Thanks for reporting the issue! We have discovered that there are problems with dropout application in cudnn (non-determinism that you've discovered, and issues in the weight update), and are looking it. As a workaround, you can create your network layer-by-layer without dropout, and apply nn.Dropout between the layers.
@ngimel thanks for the feedback and the suggestion.
I have a follow-up question: How is dropout for LSTM (designed) implemented in cudnn v5? Are your guys using the strategies in https://arxiv.org/abs/1409.2329 (applying dropout to input of each layer)?
Yes, we are applying dropout to input of each layer.
sorry for pushing this again, has the non-deterministic behaviour been addressed in newer pytorch / cudnn versions?
Any progress on this issue ?
Hi there,
I am very exciting to try out the new LSTM (or bidirectional LSTM) models in torch.cudnn and they are faster than my own implementation.
However, when I tried to set the dropout rate of BLSTM to 0.2 (rnn_dropout = 0.2), BLSTM produces different results from time to time even if I used fixed random seeds.
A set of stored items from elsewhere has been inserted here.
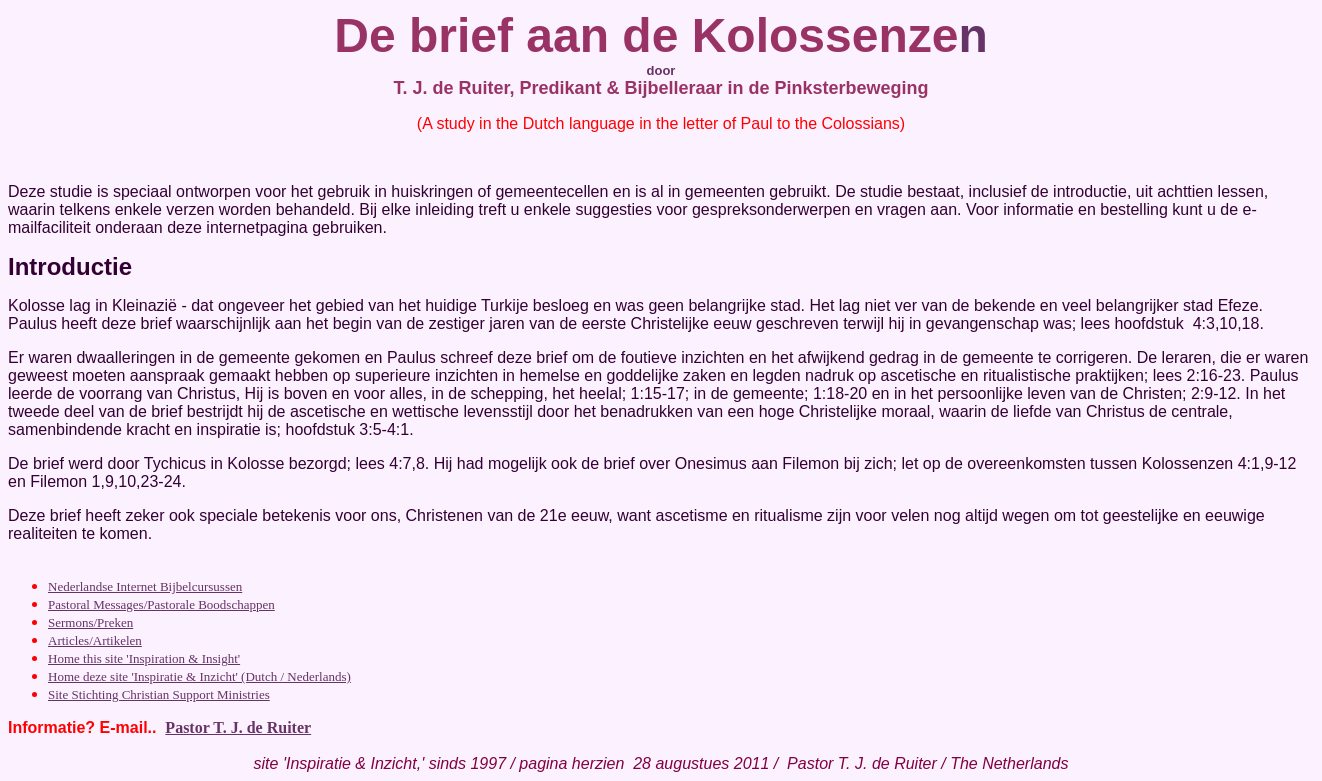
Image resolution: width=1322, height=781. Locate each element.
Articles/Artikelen (95, 640)
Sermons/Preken (90, 622)
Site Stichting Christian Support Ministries (159, 694)
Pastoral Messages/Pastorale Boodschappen (161, 604)
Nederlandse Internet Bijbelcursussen (145, 586)
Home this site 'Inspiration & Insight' (144, 658)
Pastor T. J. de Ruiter (238, 727)
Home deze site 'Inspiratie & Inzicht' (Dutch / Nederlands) (199, 676)
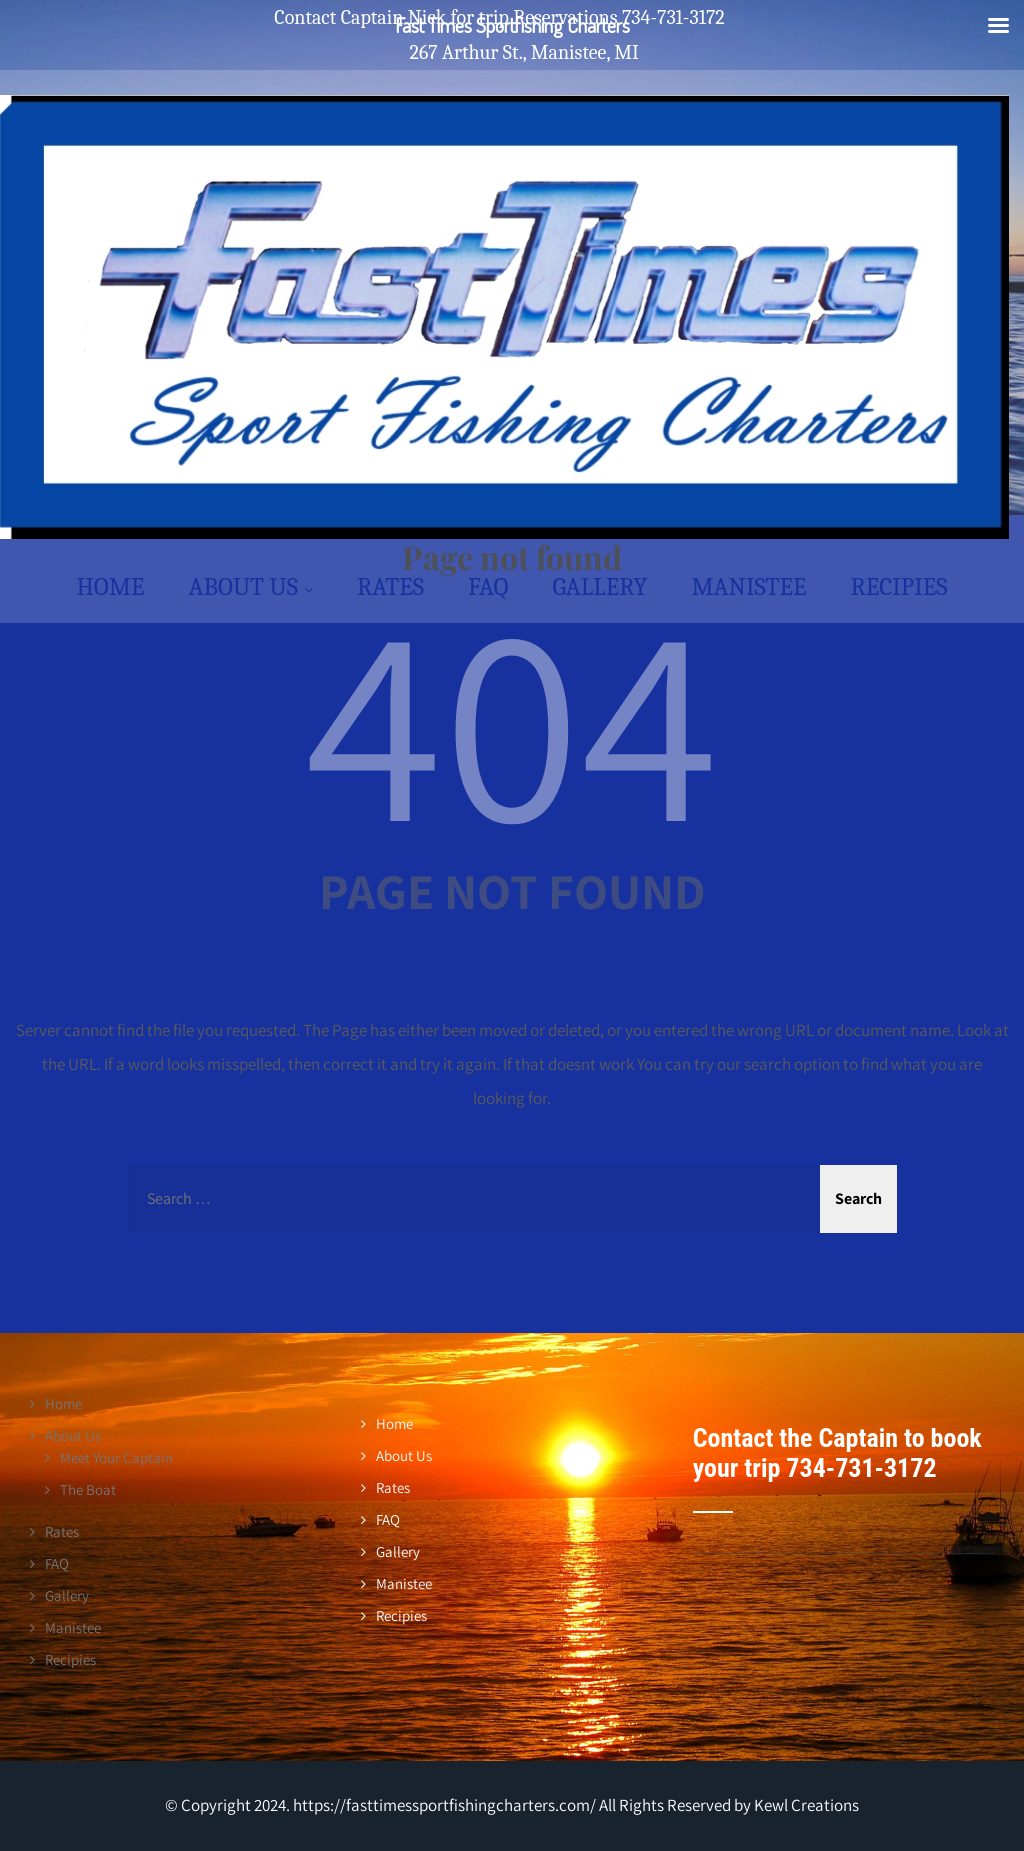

When I disabled dropout in BLSTM (rnn_dropout = 0), it produces deterministic results. My code is attached.
I assume there maybe two reasons for this. 1) the random seed I passed to BLSTM is not working and cudnn is using its default random generation mechanism. 2) dropout in cudnn is not deterministic. But I didn't find any discussions about the deterministic of dropout in CuDNN User Guide.